How to use this calculator
- Enter the amount, annual interest rate and term (in years) for Loan A.
- Enter the same three figures for Loan B — the amounts and terms do not have to match.
- Read the verdict: the cheaper loan overall, the total cost difference, and the monthly payment, total repaid and total interest for each loan side by side.
How it works
Each loan is treated as a standard amortising loan with a fixed rate and equal monthly payments. The monthly payment is found with the annuity formula: payment = P x r x (1 + r)^n / ((1 + r)^n − 1), where P is the loan amount, r is the annual rate divided by 100 and 12, and n is the term in months (years x 12). When the rate is 0%, the payment is simply P / n. Total repaid is the monthly payment multiplied by the number of payments, and total interest is total repaid minus the amount borrowed.
The two loans are then compared on total amount repaid — the true lifetime cost — rather than on the monthly payment alone, because a smaller monthly payment often just means a longer term and more interest. The tool reports which loan costs less overall and by how much. It assumes each loan runs its full term with no extra repayments, fees or rate changes; lender fees, offset or redraw features and variable rates can change the real cost, so always check the lender's comparison rate and your local rules or a licensed adviser before deciding.
Worked example
Same amount, lower rate wins. Compare Loan A of $25,000 at 8% over 5 years against Loan B of $25,000 at 6.5% over 5 years. Loan A: monthly payment $506.91, total repaid $30,414.59, total interest $5,414.59. Loan B: monthly payment $489.15, total repaid $29,349.22, total interest $4,349.22. Loan B costs $1,065.37 less overall, so it is the cheaper choice.
Common mistakes
- Choosing the loan with the lower monthly payment without checking the total repaid — a longer term lowers the monthly payment but usually raises total interest.
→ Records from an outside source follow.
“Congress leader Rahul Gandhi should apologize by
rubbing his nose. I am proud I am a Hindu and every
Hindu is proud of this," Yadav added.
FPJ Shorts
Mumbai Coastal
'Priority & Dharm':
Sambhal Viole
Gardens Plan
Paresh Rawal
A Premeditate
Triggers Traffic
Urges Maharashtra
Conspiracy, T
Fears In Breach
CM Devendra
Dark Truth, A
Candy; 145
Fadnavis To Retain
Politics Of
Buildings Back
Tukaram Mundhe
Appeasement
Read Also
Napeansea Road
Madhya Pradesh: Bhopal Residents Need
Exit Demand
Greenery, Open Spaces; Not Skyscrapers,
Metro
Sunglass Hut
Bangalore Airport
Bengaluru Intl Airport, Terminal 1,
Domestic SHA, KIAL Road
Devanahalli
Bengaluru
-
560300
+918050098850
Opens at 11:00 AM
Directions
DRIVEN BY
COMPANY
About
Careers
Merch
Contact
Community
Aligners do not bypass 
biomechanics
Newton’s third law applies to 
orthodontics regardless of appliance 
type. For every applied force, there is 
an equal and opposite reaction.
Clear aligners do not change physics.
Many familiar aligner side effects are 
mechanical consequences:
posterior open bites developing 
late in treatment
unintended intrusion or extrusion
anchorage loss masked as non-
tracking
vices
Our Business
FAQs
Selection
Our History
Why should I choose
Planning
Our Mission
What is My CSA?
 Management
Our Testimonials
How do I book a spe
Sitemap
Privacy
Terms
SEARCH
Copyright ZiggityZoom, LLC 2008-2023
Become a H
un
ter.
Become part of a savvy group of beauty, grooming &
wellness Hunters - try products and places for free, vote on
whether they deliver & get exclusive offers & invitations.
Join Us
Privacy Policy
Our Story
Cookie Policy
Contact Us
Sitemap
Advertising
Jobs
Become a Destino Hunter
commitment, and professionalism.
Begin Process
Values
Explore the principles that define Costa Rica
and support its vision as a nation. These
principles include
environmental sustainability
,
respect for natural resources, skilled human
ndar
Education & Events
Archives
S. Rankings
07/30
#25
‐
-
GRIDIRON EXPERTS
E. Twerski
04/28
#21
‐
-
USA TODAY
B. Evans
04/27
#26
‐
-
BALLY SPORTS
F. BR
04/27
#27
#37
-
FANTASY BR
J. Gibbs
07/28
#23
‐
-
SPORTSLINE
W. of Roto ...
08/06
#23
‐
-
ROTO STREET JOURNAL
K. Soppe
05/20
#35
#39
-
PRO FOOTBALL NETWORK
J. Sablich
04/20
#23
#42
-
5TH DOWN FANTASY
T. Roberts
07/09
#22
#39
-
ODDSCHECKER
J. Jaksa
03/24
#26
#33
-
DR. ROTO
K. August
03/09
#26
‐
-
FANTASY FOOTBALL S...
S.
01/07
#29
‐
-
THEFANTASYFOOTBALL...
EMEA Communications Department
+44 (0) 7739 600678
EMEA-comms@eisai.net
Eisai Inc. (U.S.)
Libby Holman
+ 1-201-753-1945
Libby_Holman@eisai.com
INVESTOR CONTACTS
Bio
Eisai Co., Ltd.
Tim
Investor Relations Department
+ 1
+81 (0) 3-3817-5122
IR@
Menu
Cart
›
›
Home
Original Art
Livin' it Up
- Entering the term in months instead of years — this field expects years (e.g. 5, not 60), so a term entered in months makes the loan look far cheaper than it is.
- Comparing only the headline interest rate and ignoring fees — establishment, monthly and exit fees are not modelled here, so compare each lender's official comparison rate as well.
Frequently asked questions
Does 'cheaper' mean the lower monthly payment or the lower total cost?
It means the lower total amount repaid over the full term. A loan can have a smaller monthly payment yet cost more overall because it runs longer and charges more interest, so this tool judges the winner on lifetime cost, not the monthly figure.
Can I compare loans with different amounts and terms?
Yes. The two loans are independent — you can give each its own amount, rate and term. This is useful for weighing, say, a shorter, higher-rate loan against a longer, lower-rate one.
Are fees and variable rates included?
No. The calculation assumes a fixed rate and equal monthly payments with no fees, offset, redraw or rate changes. For a lender-to-lender comparison that includes fees, use the official comparison rate each lender must publish, and check your local rules or a licensed adviser.